[What to produce] Line count for "tools": tally the lines of the records below that contain it, and give only that number.
━━━━━━━━
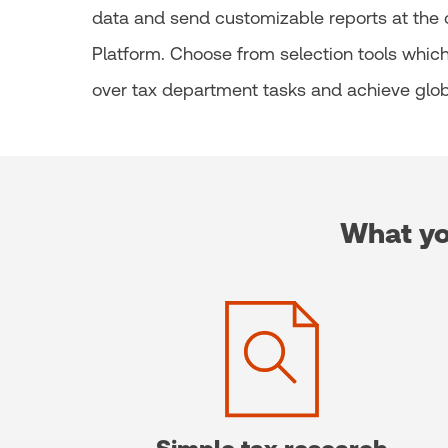
data and send customizable reports at the cl
Platform. Choose from selection tools which 
over tax department tasks and achieve glob
What yo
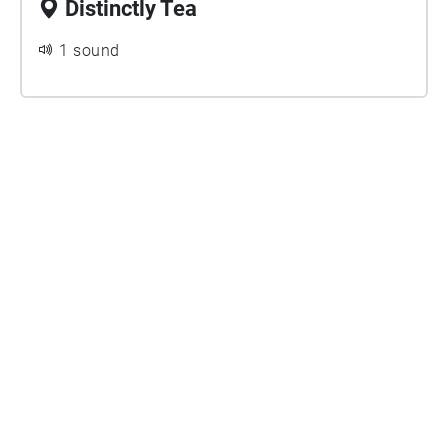
Distinctly Tea
1 sound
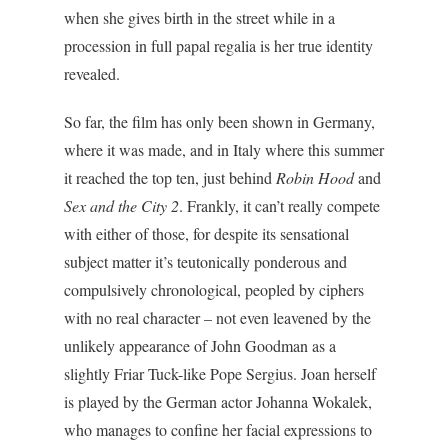
when she gives birth in the street while in a
procession in full papal regalia is her true identity
revealed.
So far, the film has only been shown in Germany,
where it was made, and in Italy where this summer
it reached the top ten, just behind
Robin Hood
and
Sex and the City 2
. Frankly, it can’t really compete
with either of those, for despite its sensational
subject matter it’s teutonically ponderous and
compulsively chronological, peopled by ciphers
with no real character – not even leavened by the
unlikely appearance of John Goodman as a
slightly Friar Tuck-like Pope Sergius. Joan herself
is played by the German actor Johanna Wokalek,
who manages to confine her facial expressions to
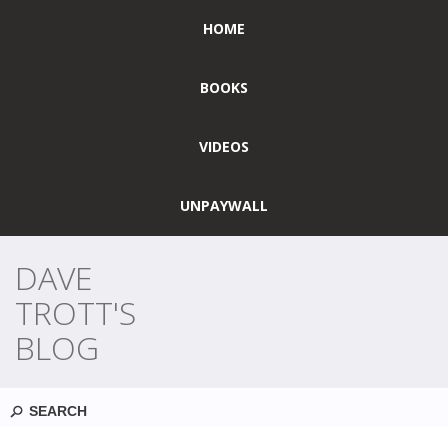
HOME
BOOKS
VIDEOS
UNPAYWALL
DAVE
TROTT'S
BLOG
Search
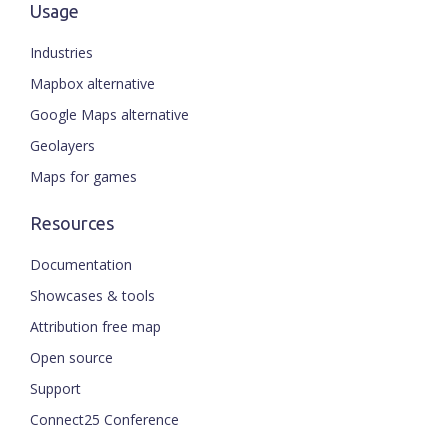
Usage
Industries
Mapbox alternative
Google Maps alternative
Geolayers
Maps for games
Resources
Documentation
Showcases & tools
Attribution free map
Open source
Support
Connect25 Conference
━━━━━━━━
[Task solution] 2